The spacer results in a pseudomembrane, which has been shown, in rabbits, to secrete vascular endothelial growth factor (VEGF), transforming growth factor-B (TGF-B), and BMP-2. This stimulates bone formation.[23]

After debridement, all our cases had a critical-sized defect. A critical-sized defect is defined as the smallest bony defect that does not heal spontaneously and is generally defined as 6 cm. However, it is more logically defined in the context of the bone, with a critical-sized defect defined by multiplying the shaft diameter by 2.0–2.5.[24]

The preferred type of fixation in most cases of pseudoarthrosis is the external fixator. However, this type of fixation does not always provide rigid enough fixation throughout the process of healing and fixation of the radius proximally is an issue as the posterior interosseous nerve is likely to get damaged. Therefore, we used a plate to stabilize the defect and found the results to be good without any persistent and recurrent infection at the time of final follow-up. The use of a tibial nail from the beginning, along with the Masquelet procedure, has been reported.[25]

The graft material used in such cases is of several types. Recently, the reamer irrigator and the aspirator have been used to harvest graft from the femur. However, this graft is dense and can cause irregular union. Currently, the gold standard for graft material is the cancellous graft obtained from the iliac crest.[10,26,27] This graft provides osteoinductive, osteoconductive, and osteogenic properties.[28] However, the large volumes of graft material required to fill critical-sized segmental defects lead to an increase in the incidence of comorbidities associated with the harvesting of large amounts of autograft, its exclusive use in these scenarios can often outweigh the benefits. Materials used to help decrease the reliance on autograft are mostly osteoconductive, they can, however, be combined with proteins such as bone morphogenic proteins (BMPs).[29,30] Complications have been reported with the addition of inductive proteins into graft materials including the need for supraphysiologic concentrations, ossification in adjacent unwanted sites, the inability to control their timing of release, and a potential risk of cancer.[31] Luo et al. studied the Masquelet technique in seven cases and reported a 100% union rate. They mentioned that the technique was essentially meant for the lower limb, but produced excellent results in the upper limb too.
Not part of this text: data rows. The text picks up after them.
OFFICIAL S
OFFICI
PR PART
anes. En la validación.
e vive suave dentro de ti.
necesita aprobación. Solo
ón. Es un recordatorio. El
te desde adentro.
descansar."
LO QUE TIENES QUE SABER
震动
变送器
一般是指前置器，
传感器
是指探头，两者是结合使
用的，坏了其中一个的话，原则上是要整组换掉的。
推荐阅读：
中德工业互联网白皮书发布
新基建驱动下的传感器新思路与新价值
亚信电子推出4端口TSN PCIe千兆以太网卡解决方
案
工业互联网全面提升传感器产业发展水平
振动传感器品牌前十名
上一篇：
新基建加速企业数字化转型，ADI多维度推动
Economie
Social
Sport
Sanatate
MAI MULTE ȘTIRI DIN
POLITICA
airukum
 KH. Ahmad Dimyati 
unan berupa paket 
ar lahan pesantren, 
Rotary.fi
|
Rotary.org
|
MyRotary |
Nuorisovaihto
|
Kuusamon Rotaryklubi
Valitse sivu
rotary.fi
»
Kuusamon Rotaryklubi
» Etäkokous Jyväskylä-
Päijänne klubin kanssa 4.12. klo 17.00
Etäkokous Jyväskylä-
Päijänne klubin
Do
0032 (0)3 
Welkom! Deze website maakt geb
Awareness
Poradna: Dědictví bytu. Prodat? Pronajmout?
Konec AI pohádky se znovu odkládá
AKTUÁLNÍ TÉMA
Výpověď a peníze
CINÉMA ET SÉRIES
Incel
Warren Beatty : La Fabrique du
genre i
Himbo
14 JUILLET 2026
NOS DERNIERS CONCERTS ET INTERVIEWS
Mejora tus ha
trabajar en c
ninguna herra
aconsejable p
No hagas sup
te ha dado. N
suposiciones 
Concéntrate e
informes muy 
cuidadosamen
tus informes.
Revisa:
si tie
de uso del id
In all our cases, we found that we could obtain enough graft from a single iliac crest to fill the defects which ranged from 3.5 to 7 cm. This is easily achieved in the forearm than in other long bones due to the difference in the mass of the bones.

CONCLUSION

Infected nonunion of the forearm bones is a difficult problem and the treatment options continue to evolve. The Masquelet procedure is an effective procedure for such situations. On the basis of our findings, we would suggest that it should be the frontline procedure for the management of the infected nonunion of the forearm bones.